DIRECTIONS FOR THIS TASK: Go through the material below and report how many lines contain "Copy". Give only the number.

=-=-=-=-=

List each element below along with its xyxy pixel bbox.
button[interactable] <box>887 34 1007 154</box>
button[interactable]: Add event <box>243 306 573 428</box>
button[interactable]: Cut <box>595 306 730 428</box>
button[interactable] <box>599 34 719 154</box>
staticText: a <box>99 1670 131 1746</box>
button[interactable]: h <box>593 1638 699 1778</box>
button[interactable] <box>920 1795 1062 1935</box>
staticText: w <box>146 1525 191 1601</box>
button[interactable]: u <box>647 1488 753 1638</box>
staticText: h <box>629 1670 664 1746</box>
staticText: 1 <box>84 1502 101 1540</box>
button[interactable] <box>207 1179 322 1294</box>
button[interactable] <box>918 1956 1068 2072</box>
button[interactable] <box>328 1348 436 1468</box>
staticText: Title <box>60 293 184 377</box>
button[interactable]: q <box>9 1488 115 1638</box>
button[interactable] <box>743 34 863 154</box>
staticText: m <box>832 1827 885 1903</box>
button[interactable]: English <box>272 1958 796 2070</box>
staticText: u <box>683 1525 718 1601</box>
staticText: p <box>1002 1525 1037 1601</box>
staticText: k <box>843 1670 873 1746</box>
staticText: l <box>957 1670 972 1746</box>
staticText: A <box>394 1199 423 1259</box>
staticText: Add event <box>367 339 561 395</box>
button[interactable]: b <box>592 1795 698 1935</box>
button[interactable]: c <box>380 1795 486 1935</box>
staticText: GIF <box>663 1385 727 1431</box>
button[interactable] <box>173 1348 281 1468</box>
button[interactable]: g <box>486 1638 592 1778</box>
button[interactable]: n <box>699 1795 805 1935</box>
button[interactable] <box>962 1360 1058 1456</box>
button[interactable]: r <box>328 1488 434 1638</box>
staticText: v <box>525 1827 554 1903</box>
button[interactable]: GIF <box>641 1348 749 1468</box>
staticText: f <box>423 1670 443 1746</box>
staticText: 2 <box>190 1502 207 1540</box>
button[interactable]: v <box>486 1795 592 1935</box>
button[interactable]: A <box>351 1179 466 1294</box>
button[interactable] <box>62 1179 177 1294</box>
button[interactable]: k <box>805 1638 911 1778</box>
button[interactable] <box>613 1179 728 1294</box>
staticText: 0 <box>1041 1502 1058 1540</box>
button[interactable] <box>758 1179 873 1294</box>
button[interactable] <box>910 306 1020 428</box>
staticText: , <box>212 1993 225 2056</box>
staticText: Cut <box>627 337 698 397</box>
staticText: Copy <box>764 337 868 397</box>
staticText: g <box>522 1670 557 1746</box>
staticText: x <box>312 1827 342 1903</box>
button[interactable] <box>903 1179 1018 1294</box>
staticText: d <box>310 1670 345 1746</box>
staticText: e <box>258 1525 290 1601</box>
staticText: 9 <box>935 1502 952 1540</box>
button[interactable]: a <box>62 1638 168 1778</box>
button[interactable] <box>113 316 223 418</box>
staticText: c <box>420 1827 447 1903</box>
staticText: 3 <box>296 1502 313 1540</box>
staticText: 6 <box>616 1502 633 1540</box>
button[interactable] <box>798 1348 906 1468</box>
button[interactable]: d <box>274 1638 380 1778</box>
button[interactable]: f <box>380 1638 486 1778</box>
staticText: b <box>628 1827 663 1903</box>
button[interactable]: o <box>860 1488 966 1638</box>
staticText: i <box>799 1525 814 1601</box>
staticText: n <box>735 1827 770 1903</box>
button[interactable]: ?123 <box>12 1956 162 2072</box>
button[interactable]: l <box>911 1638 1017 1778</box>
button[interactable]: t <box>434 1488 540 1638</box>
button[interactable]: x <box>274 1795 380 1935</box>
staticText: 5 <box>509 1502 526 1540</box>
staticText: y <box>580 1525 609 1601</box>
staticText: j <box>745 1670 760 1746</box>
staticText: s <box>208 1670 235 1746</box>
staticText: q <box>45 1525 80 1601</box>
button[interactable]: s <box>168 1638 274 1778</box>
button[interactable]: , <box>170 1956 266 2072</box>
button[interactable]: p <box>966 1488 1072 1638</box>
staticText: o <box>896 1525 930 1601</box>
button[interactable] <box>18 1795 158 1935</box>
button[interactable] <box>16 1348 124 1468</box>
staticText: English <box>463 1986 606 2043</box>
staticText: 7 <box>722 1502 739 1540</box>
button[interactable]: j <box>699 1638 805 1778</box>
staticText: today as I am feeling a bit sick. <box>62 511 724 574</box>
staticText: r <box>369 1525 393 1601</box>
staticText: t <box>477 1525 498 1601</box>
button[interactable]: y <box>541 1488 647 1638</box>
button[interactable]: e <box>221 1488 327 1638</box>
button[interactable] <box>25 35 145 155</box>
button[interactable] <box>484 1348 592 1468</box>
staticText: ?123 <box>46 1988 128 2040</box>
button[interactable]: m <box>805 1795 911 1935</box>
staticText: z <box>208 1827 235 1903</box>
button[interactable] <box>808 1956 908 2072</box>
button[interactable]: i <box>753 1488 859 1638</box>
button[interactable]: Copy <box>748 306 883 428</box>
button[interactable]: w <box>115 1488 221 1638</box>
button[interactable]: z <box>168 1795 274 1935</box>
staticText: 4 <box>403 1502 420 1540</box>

=-=-=-=-=

EXERCISE RESPONSE: 2